L’Elephant continua ad avvicinarsi alla vetta battendo la derelitta Energy Club.

Elephant-Energy 59-38
PalaZurria di Catania, 5 marzo, 19:30

Elephant Basket Catania: Cocuzza 12, Comito 16, Canino (k) 2, Fede, Santonocito 2, Puccio 9, Censabella 12, Cristaldi 4, Marinaro 2, Sposi. All.: Platania.
Energy Club Catania: Meli (k) 6, Guerra ne, Benina 6, Lo Certo II 24, Papotto, Ruggieri, Casicci, Guglielmino I 2, Quartarone. All.: Alonzo.
Arbitro: G.Luca (Catania).
Parziali: 15-13, 13-5; 14-9, 17-11.
Spettatori: 10.

DEVASTANTE. Domenico Lo Certo, 18 anni, ha segnato 24 dei 38 punti dell’Energy. [EnergyCT.it].

Senza sudare eccessivamente, l’Elephant batte l’Energy Club nell’ennesimo derby del PalaZurria. Entrambe le squadre trottano ad un ritmo così blando che rende soporiferi alcuni tratti della partita… Eppure qualche spunto interessante c’è.

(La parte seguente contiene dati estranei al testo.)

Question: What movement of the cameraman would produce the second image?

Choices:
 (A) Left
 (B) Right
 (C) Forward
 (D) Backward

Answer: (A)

C’è Comito dell’Elephant che fa quel che vuole. Enzo Meli prova a marcarlo, ma il numero 7 rosso fa valere la sua stazza in tutte le occasioni. Tirando le somme, è lui che fa la differenza: sotto canestro l’Energy non riesce a far valere il peso di Papotto e Guglielmino, così laggiù si decide la gara.

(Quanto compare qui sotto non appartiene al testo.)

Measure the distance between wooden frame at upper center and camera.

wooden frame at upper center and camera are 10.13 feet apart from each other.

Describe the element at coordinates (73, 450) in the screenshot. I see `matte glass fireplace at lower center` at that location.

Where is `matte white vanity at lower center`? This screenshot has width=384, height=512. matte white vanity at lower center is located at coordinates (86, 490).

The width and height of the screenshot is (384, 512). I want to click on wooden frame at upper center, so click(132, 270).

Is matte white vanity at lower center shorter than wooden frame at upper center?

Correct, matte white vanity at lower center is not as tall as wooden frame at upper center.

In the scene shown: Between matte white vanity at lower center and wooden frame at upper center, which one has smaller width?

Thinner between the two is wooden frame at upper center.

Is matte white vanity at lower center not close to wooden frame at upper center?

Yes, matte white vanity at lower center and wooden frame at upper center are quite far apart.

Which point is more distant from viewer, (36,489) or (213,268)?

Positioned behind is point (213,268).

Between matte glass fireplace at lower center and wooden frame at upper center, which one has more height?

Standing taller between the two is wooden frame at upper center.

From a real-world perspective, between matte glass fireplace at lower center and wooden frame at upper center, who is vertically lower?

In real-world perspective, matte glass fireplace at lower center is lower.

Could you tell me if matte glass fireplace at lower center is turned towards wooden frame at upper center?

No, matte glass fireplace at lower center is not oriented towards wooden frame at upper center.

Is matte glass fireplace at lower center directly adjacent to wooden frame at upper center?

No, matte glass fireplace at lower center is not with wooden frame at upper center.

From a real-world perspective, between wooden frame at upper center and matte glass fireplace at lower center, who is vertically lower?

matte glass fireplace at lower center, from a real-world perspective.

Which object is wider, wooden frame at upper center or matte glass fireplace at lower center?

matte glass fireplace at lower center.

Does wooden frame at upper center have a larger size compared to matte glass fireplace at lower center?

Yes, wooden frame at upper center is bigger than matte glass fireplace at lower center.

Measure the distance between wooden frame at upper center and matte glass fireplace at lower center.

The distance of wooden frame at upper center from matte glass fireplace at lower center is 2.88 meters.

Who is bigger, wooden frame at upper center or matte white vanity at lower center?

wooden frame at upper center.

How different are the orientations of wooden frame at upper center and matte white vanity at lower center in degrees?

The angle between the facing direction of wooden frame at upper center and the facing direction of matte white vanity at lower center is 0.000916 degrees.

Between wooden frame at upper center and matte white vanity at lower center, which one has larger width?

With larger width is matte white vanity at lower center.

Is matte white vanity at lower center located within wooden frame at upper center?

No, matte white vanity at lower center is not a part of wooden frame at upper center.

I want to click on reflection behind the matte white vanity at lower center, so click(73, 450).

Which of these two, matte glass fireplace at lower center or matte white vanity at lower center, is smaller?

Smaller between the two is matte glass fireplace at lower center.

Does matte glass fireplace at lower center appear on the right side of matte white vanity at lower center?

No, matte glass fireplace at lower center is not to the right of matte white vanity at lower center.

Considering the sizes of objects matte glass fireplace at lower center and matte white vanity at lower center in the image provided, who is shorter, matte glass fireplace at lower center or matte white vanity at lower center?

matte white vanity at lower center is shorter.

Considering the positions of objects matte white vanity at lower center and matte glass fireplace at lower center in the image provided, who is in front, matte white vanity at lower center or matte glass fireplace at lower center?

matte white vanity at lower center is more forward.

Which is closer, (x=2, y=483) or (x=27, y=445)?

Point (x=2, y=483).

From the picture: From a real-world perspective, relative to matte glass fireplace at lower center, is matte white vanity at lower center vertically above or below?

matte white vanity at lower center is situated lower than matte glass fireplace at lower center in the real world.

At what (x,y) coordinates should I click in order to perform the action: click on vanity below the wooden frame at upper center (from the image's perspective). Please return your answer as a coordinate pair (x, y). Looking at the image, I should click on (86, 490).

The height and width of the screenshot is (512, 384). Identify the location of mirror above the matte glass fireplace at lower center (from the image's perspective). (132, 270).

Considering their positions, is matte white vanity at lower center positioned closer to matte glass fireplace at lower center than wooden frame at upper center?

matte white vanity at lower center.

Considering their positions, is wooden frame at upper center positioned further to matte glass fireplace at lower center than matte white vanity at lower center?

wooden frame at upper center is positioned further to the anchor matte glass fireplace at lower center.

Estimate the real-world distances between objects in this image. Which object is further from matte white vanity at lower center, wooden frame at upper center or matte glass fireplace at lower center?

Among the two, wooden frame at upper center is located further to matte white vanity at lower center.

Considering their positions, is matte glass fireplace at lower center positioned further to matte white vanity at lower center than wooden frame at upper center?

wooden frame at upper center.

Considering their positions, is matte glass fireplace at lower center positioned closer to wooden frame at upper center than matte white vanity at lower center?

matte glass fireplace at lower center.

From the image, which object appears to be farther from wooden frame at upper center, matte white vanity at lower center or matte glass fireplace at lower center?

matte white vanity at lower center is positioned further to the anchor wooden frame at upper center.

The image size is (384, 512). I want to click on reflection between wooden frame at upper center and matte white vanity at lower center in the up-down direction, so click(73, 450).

C’è un primo allungo dell’Energy che dura poco più di mezzo periodo. Poi per minuti e minuti la palla non entra e l’Elephant si diverte a prendere il largo.

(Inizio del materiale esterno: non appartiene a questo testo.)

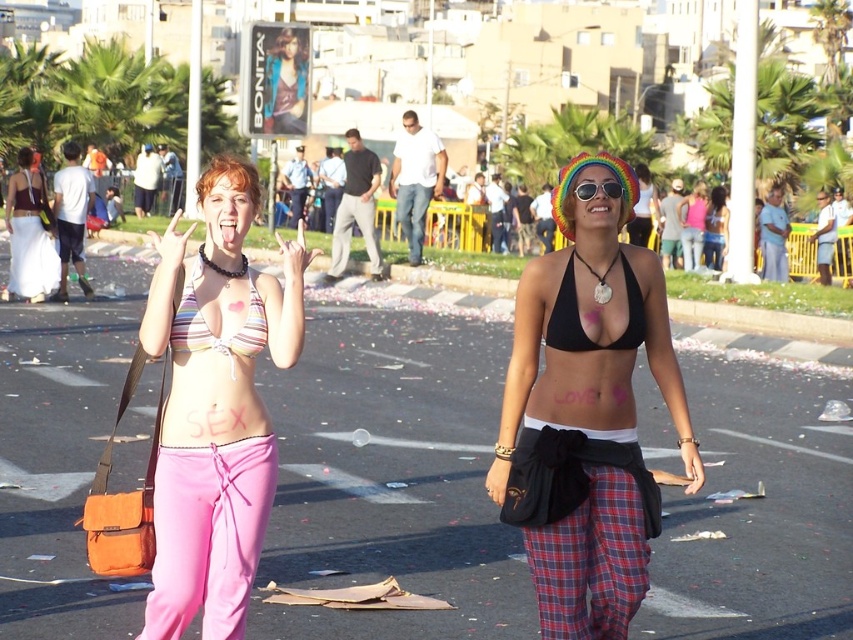 Based on the scene description, which object is closer to the observer between the black fabric bikini top at center and the matte black bikini top at center?

The black fabric bikini top at center is closer to the observer because it is in front of the matte black bikini top at center. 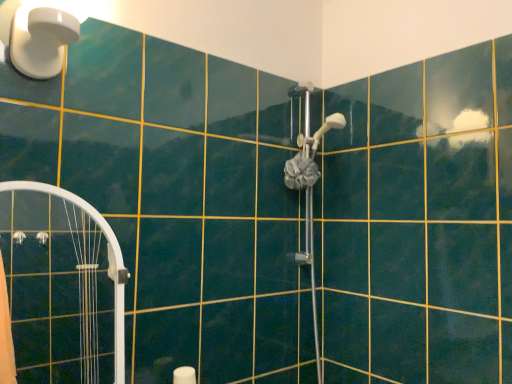 Question: From their relative heights in the image, would you say white plastic light fixture at upper left is taller or shorter than satin silver shower head at center, marked as the second shower in a top-to-bottom arrangement?

Choices:
 (A) tall
 (B) short

Answer: (B)

Question: From a real-world perspective, is white plastic light fixture at upper left above or below satin silver shower head at center, marked as the second shower in a top-to-bottom arrangement?

Choices:
 (A) above
 (B) below

Answer: (A)

Question: Based on their relative distances, which object is nearer to the satin silver shower head at center, positioned as the 2th shower in bottom-to-top order?

Choices:
 (A) satin silver shower head at center, marked as the second shower in a top-to-bottom arrangement
 (B) white glossy shower door at left
 (C) white plastic light fixture at upper left

Answer: (A)

Question: Which of these objects is positioned farthest from the satin silver shower head at center, positioned as the 2th shower in bottom-to-top order?

Choices:
 (A) white plastic light fixture at upper left
 (B) white glossy shower door at left
 (C) satin silver shower head at center, marked as the second shower in a top-to-bottom arrangement

Answer: (A) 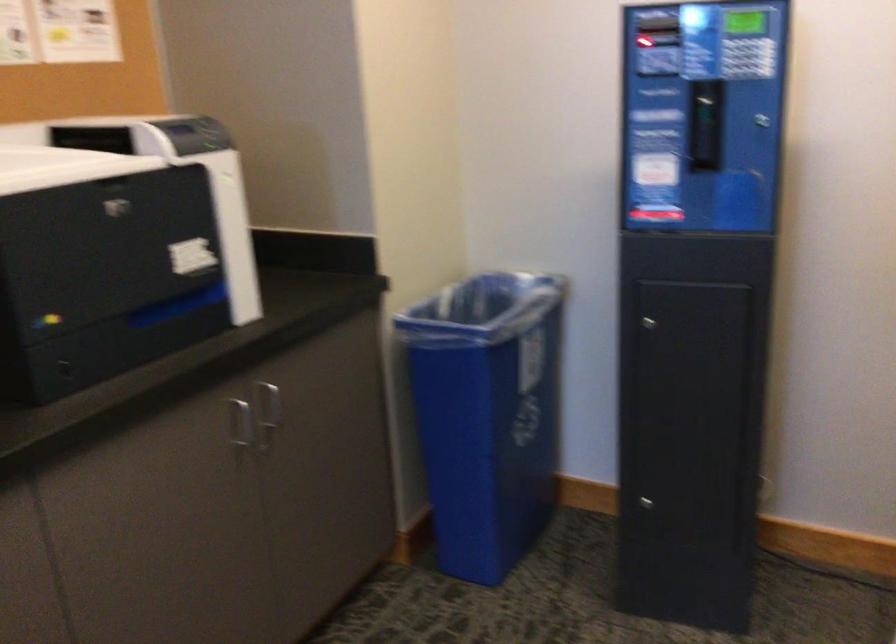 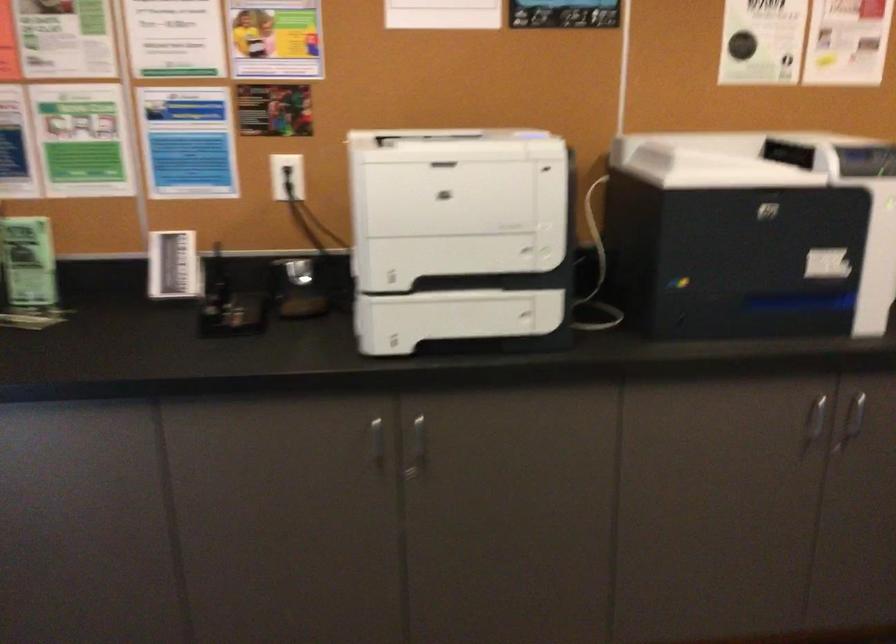 The point at (268, 408) is marked in the first image. Where is the corresponding point in the second image?

(853, 418) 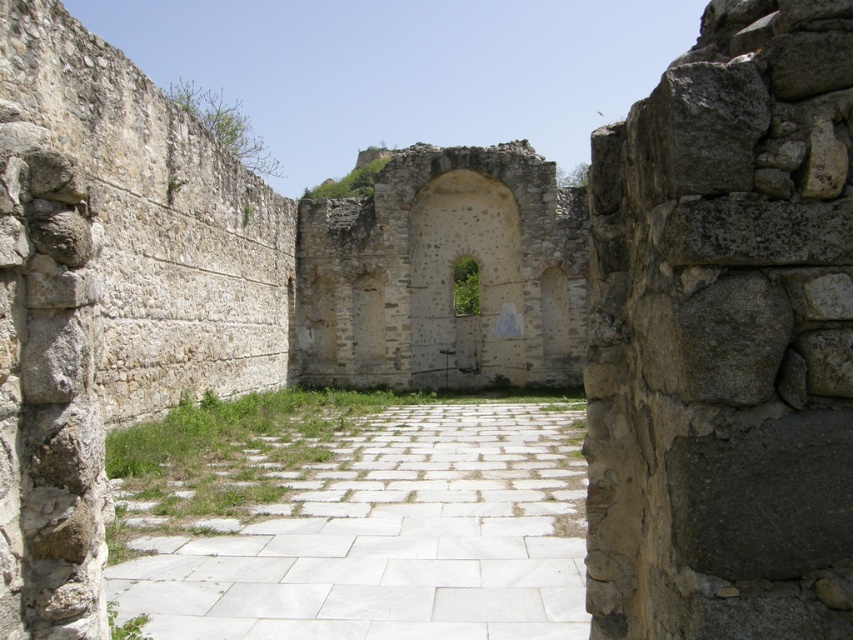 You are standing in the ancient stone structure and want to walk towards the stone textured archway at center. Is the white stone path at center leading to it elevated or lower than the archway?

The white stone path at center has a lesser height compared to the stone textured archway at center, so the path is lower than the archway.

You are an architect examining the ancient stone structure. You notice two archways at the center. One is labeled as the stone archway at center and the other as the stone textured archway at center. Which archway is taller?

The stone archway at center is taller than the stone textured archway at center according to the description.

You are an architect examining the ancient stone structure. You notice two archways at the center of the scene. One is labeled as the stone archway at center, and the other is the stone textured archway at center. Based on the description provided, which archway is wider?

The stone archway at center is wider than the stone textured archway at center according to the description. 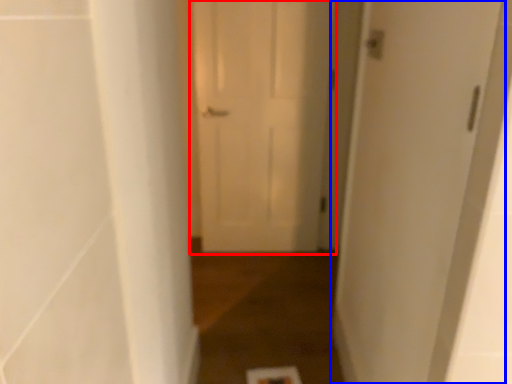 Question: Which point is further to the camera, door (highlighted by a red box) or door (highlighted by a blue box)?

Choices:
 (A) door
 (B) door

Answer: (A) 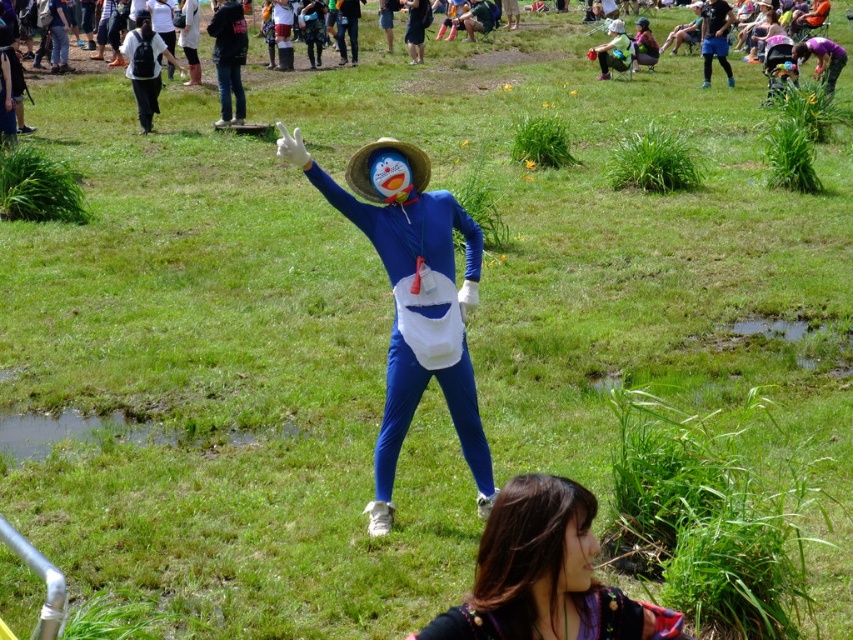 Is blue matte costume at center bigger than dark brown hair at lower center?

Yes, blue matte costume at center is bigger than dark brown hair at lower center.

Is point (413, 170) closer to camera compared to point (547, 556)?

No, (413, 170) is further to viewer.

Where is `blue matte costume at center`? This screenshot has height=640, width=853. blue matte costume at center is located at coordinates (412, 300).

C’è anche un Domenico Lo Certo che vorrebbe spaccare il mondo: segna 24 punti, ma ne sbaglia altrettanti e in difesa c’è solo quando si tratta di marcare stretto il play avversario. In quelle rare occasioni, il gioco dei ragazzi di Platania è bloccato e l’Energy può affidarsi alle ripartenze di Benina e Meli, non particolarmente brillanti.

C’è, infine, il nervosismo ingiustificato a fine gara per il “troppo agonismo” di Valerio Papotto a risultato acquisito. Unica macchia per una gara in fin dei conti tranquilla.